→ **Work task**
For each line below with the word "настольному", write out a copy.

→ **Task material**
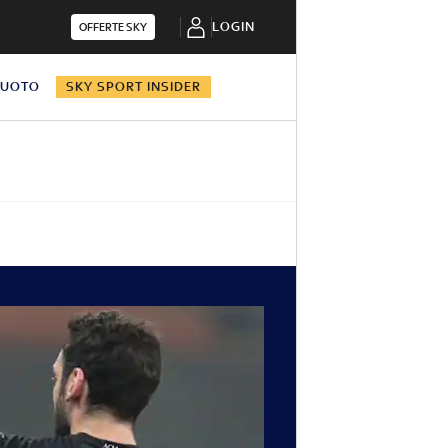
LOGIN
OFFERTE SKY
NUOTO
SKY SPORT INSIDER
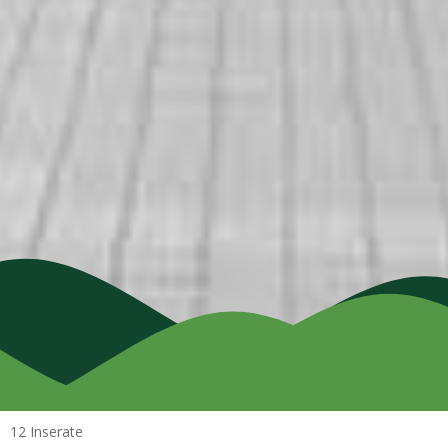
12 Inserate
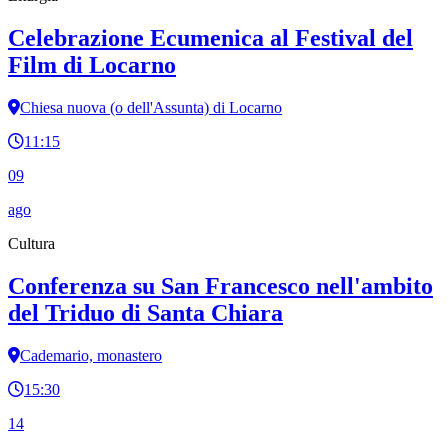
Celebrazione Ecumenica al Festival del
Film di Locarno
Chiesa nuova (o dell'Assunta) di Locarno
11:15
09
ago
Cultura
Conferenza su San Francesco nell'ambito
del Triduo di Santa Chiara
Cademario, monastero
15:30
14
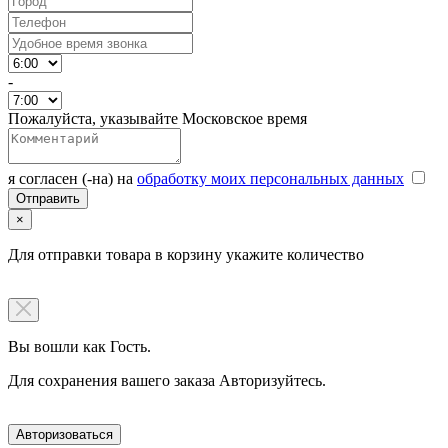
-
Пожалуйста, указывайте Московское время
я согласен (-на) на
обработку моих персональных данных
×
Для отправки товара в корзину укажите количество
Вы вошли как Гость.
Для сохранения вашего заказа Авторизуйтесь.
Авторизоваться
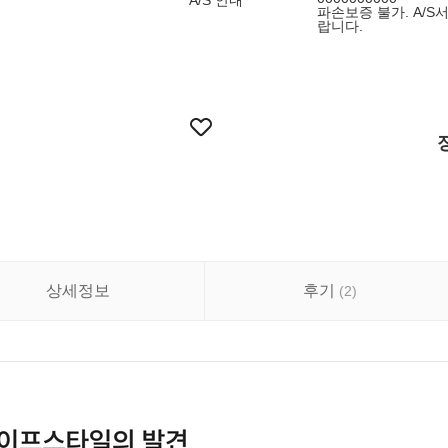
A/S 안내
파손보증 불가. A/
랍니다.
상세정보
후기
(
2
)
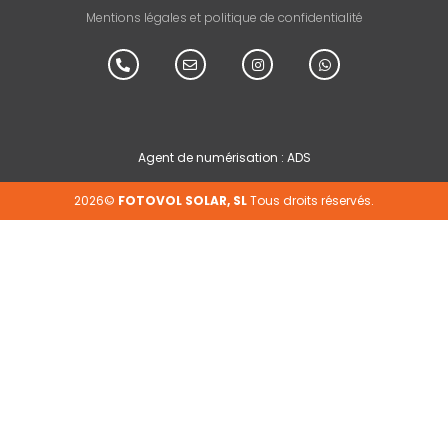
Mentions légales et politique de confidentialité
Agent de numérisation : ADS
2026©
FOTOVOL SOLAR, SL
Tous droits réservés.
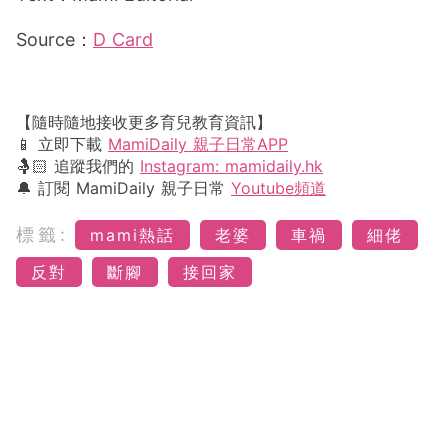
Source：
D Card
【隨時隨地接收更多育兒教育資訊】
📱 立即下載
MamiDaily 親子日常APP
🤱🏻 追蹤我們的
Instagram: mamidaily.hk
🔔 訂閱 MamiDaily 親子日常
Youtube頻道
標籤:
mami熱話
老婆
車禍
細佬
反對
斷腳
接回家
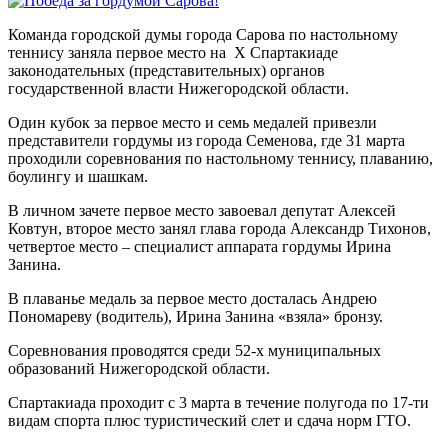
Команда городской думы города Сарова по настольному
теннису заняла первое место на Х Спартакиаде
законодательных (представительных) органов
государственной власти Нижегородской области.
Один кубок за первое место и семь медалей привезли
представители гордумы из города Семенова, где 31 марта
проходили соревнования по настольному теннису, плаванию,
боулингу и шашкам.
В личном зачете первое место завоевал депутат Алексей
Ковтун, второе место занял глава города Александр Тихонов,
четвертое место – специалист аппарата гордумы Ирина
Занина.
В плаванье медаль за первое место досталась Андрею
Пономареву (водитель), Ирина Занина «взяла» бронзу.
Соревнования проводятся среди 52-х муниципальных
образований Нижегородской области.
Спартакиада проходит с 3 марта в течение полугода по 17-ти
видам спорта плюс туристический слет и сдача норм ГТО.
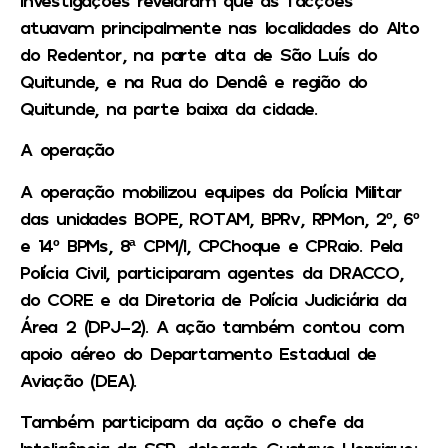
atuavam principalmente nas localidades do Alto
do Redentor, na parte alta de São Luís do
Quitunde, e na Rua do Dendê e região do
Quitunde, na parte baixa da cidade.
A operação
A operação mobilizou equipes da Polícia Militar
das unidades BOPE, ROTAM, BPRv, RPMon, 2º, 6º
e 14º BPMs, 8ª CPM/I, CPChoque e CPRaio. Pela
Polícia Civil, participaram agentes da DRACCO,
do CORE e da Diretoria de Polícia Judiciária da
Área 2 (DPJ-2). A ação também contou com
apoio aéreo do Departamento Estadual de
Aviação (DEA).
Também participam da ação o chefe da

→ **Reply to the exercise**
Команда городской думы города Сарова по настольному
проходили соревнования по настольному теннису, плаванию,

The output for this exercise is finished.